Et cet inconnu, c’est mon voisin, c’est un parent, c’est moi. J’ai arrêté la machine à représentation dans ma tête et remis le compteur à zéro. Partir avec l’Exeko était un moyen hyper efficace pour cela. En effet, l’organisme n’a pour vocation de répondre aux besoins primaires. Nous ne sommes pas dans une relation unilatérale (je donne un repas, une boisson, etc. et point final), mais bien dans un échange. Et qui aurait dit que je recevrais autant que je donne ?!
Le mercredi, nous nous sommes arrêtés devant le Provigo sur l’avenue Parc, à l’arrêt Mc Gill, ainsi qu’au refuge des Projets autochtones du Québec (PAQ). Beaucoup plus de monde de présent (heure différente ? Lieux différents ?). Et qui dit médiateur différent, dit approche différente ! Nous sommes partis sur la thématique du langage et de la pensée :
La pensée précède-t-elle la parole ? Ou inversement ?
Nous avons eu plusieurs réponses (ou non !). Selon certains la parole vient avant la pensée, et est liée au développement avec autrui, ou encore que le langage vient naturellement. Pour reprendre les termes de Dominique, « la pensée motrice » précède le fait de parler, mais « est liée au développement de l’enfant ». Pour Eva, « il est difficile [pour elle] d’exprimer en anglais [ses] émotions profondes en anglais, car c’est [sa] langue maternel qui vient naturellement ». Il ressort que le langage est lié aux autres qui nous entourent. Alex évoque l’exemple de l’enfant sauvage, grandissant hors de la civilisation. Nous évoquons de même le langage de signe, différent ou non du langage parlé ? Nous partons ensuite au refuge, pour proposer un atelier découpage/collage.
Alexandra avait récupéré des magasines et tout le matériel nécessaire : plusieurs personnes sont venues naturellement vers la table pour se mettre à créer.

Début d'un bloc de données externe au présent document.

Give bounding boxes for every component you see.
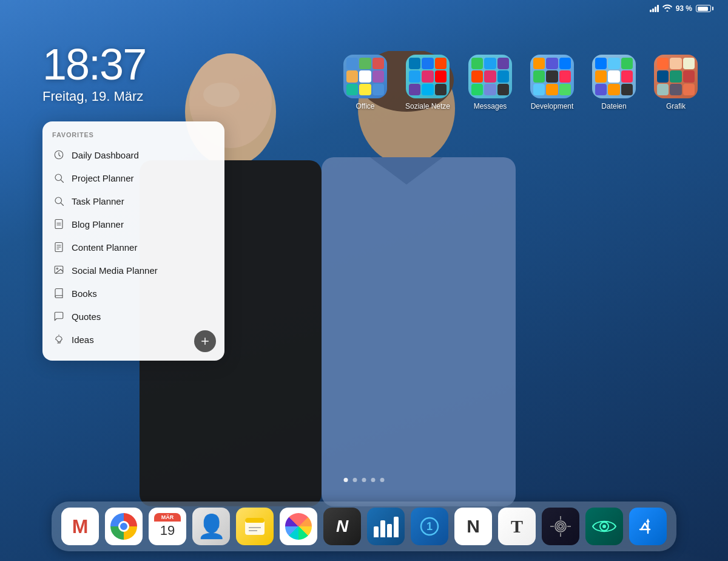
favorites-header: FAVORITES xyxy=(42,131,224,143)
svg-point-8 xyxy=(55,174,62,181)
battery-body xyxy=(696,5,711,12)
battery-fill xyxy=(698,7,708,11)
books-label: Books xyxy=(72,288,97,299)
arc-icon: N xyxy=(336,517,348,536)
folder-office[interactable]: Office xyxy=(343,55,387,110)
dock-app-gmail[interactable]: M xyxy=(61,508,99,545)
dock-app-touchid[interactable] xyxy=(542,508,579,545)
dock-app-notion[interactable]: N xyxy=(454,508,492,545)
signal-bar-2 xyxy=(652,8,654,12)
svg-rect-6 xyxy=(322,157,516,506)
dock-app-screensnap[interactable] xyxy=(585,508,623,545)
favorites-item-social-media-planner[interactable]: Social Media Planner xyxy=(42,259,224,282)
photos-icon xyxy=(285,513,312,540)
dock-app-typora[interactable]: T xyxy=(498,508,536,545)
onepassword-icon: 1 xyxy=(416,513,443,540)
folder-grafik-label: Grafik xyxy=(666,102,686,110)
dock-app-appstore[interactable] xyxy=(629,508,667,545)
battery-tip xyxy=(712,7,713,10)
svg-text:1: 1 xyxy=(426,520,433,532)
page-dot-4[interactable] xyxy=(371,478,376,482)
image-icon xyxy=(52,264,66,277)
folder-messages-icon xyxy=(468,55,512,98)
folder-grafik-icon xyxy=(654,55,698,98)
date-display: Freitag, 19. März xyxy=(42,89,146,104)
svg-point-38 xyxy=(602,525,606,528)
dock: M MÄR 19 👤 N xyxy=(52,501,676,551)
book-icon xyxy=(52,287,66,300)
dock-app-chrome[interactable] xyxy=(105,508,143,545)
svg-point-32 xyxy=(559,525,562,528)
svg-rect-25 xyxy=(245,518,265,523)
status-bar-right: 93 % xyxy=(650,4,713,13)
clock-icon xyxy=(52,148,66,162)
signal-bar-4 xyxy=(657,5,659,12)
wifi-icon xyxy=(662,4,672,13)
page-dot-3[interactable] xyxy=(362,478,366,482)
add-favorite-button[interactable] xyxy=(194,330,216,352)
blog-planner-label: Blog Planner xyxy=(72,219,124,229)
favorites-item-blog-planner[interactable]: Blog Planner xyxy=(42,212,224,236)
ideas-label: Ideas xyxy=(72,335,94,345)
folder-files-label: Dateien xyxy=(601,102,626,110)
favorites-item-quotes[interactable]: Quotes xyxy=(42,305,224,328)
svg-point-10 xyxy=(55,197,62,204)
svg-point-20 xyxy=(56,268,58,269)
dock-app-1password[interactable]: 1 xyxy=(411,508,448,545)
dock-app-calendar[interactable]: MÄR 19 xyxy=(149,508,186,545)
clock-display: 18:37 xyxy=(42,42,146,86)
calendar-icon: MÄR 19 xyxy=(154,513,181,540)
favorites-panel: FAVORITES Daily Dashboard Project Planne… xyxy=(42,121,224,361)
favorites-item-task-planner[interactable]: Task Planner xyxy=(42,189,224,212)
signal-icon xyxy=(650,5,659,12)
favorites-item-daily-dashboard[interactable]: Daily Dashboard xyxy=(42,143,224,166)
folder-dev-label: Development xyxy=(531,102,574,110)
dock-app-keewordz[interactable] xyxy=(367,508,405,545)
notion-icon: N xyxy=(467,516,480,537)
page-dot-1[interactable] xyxy=(344,478,348,482)
folder-dev[interactable]: Development xyxy=(530,55,574,110)
typora-icon: T xyxy=(511,516,523,537)
notes-icon xyxy=(243,514,267,539)
page-dots xyxy=(344,478,385,482)
status-bar: 93 % xyxy=(0,0,728,17)
chat-icon xyxy=(52,310,66,323)
search-icon xyxy=(52,171,66,185)
task-planner-label: Task Planner xyxy=(72,196,124,206)
content-planner-label: Content Planner xyxy=(72,242,137,253)
svg-point-31 xyxy=(557,523,564,530)
chrome-icon xyxy=(110,513,137,540)
folder-social-label: Soziale Netze xyxy=(405,102,450,110)
battery-percent: 93 % xyxy=(676,4,692,13)
gmail-icon: M xyxy=(72,515,89,538)
page-dot-2[interactable] xyxy=(353,478,357,482)
folder-messages-label: Messages xyxy=(474,102,507,110)
favorites-item-content-planner[interactable]: Content Planner xyxy=(42,236,224,259)
appstore-icon xyxy=(635,513,661,540)
quotes-label: Quotes xyxy=(72,311,101,322)
screensnap-icon xyxy=(591,513,618,540)
favorites-item-books[interactable]: Books xyxy=(42,282,224,305)
svg-line-9 xyxy=(61,180,63,182)
social-media-planner-label: Social Media Planner xyxy=(72,265,158,276)
folder-files[interactable]: Dateien xyxy=(592,55,636,110)
page-dot-5[interactable] xyxy=(380,478,385,482)
folder-office-icon xyxy=(343,55,387,98)
dock-app-photos[interactable] xyxy=(280,508,317,545)
folder-grafik[interactable]: Grafik xyxy=(654,55,698,110)
favorites-item-project-planner[interactable]: Project Planner xyxy=(42,166,224,189)
dock-app-contacts[interactable]: 👤 xyxy=(192,508,230,545)
doc-icon xyxy=(52,217,66,231)
dock-app-arc[interactable]: N xyxy=(323,508,361,545)
search-icon-2 xyxy=(52,194,66,208)
time-date-widget: 18:37 Freitag, 19. März xyxy=(42,42,146,104)
battery-icon xyxy=(696,5,713,12)
dock-app-notes[interactable] xyxy=(236,508,274,545)
signal-bar-1 xyxy=(650,10,652,12)
daily-dashboard-label: Daily Dashboard xyxy=(72,150,139,160)
signal-bar-3 xyxy=(655,7,656,12)
contacts-icon: 👤 xyxy=(197,513,226,540)
folder-social[interactable]: Soziale Netze xyxy=(405,55,450,110)
folder-messages[interactable]: Messages xyxy=(468,55,512,110)
folder-dev-icon xyxy=(530,55,574,98)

D’autres ont été plus réticentes, sont venues jeter un œil, puis se sont installés. Cette animation a beaucoup plus à certains, qui ont créé une sorte de roman photo autobiographique.
Atelier collage (C) Exeko
Je ne savais pas du tout à quoi m’attendre. Des mots tels que « inclusion », « culture », ou encore « participation citoyenne » restaient ancrés, mais l’intervention du médiateur et la réalité de terrain me semblaient encore floues. J’ai été agréable surprise par le discours, par l’approche avec laquelle les médiateurs abordent « les personnes en situation d’itinérance ». J’ai eu l’impression à chaque fois, de voir une bulle se créer autour du médiateur et de la personne, une bulle de partage, une bulle de confiance et d’échange. Une bulle d’égalité.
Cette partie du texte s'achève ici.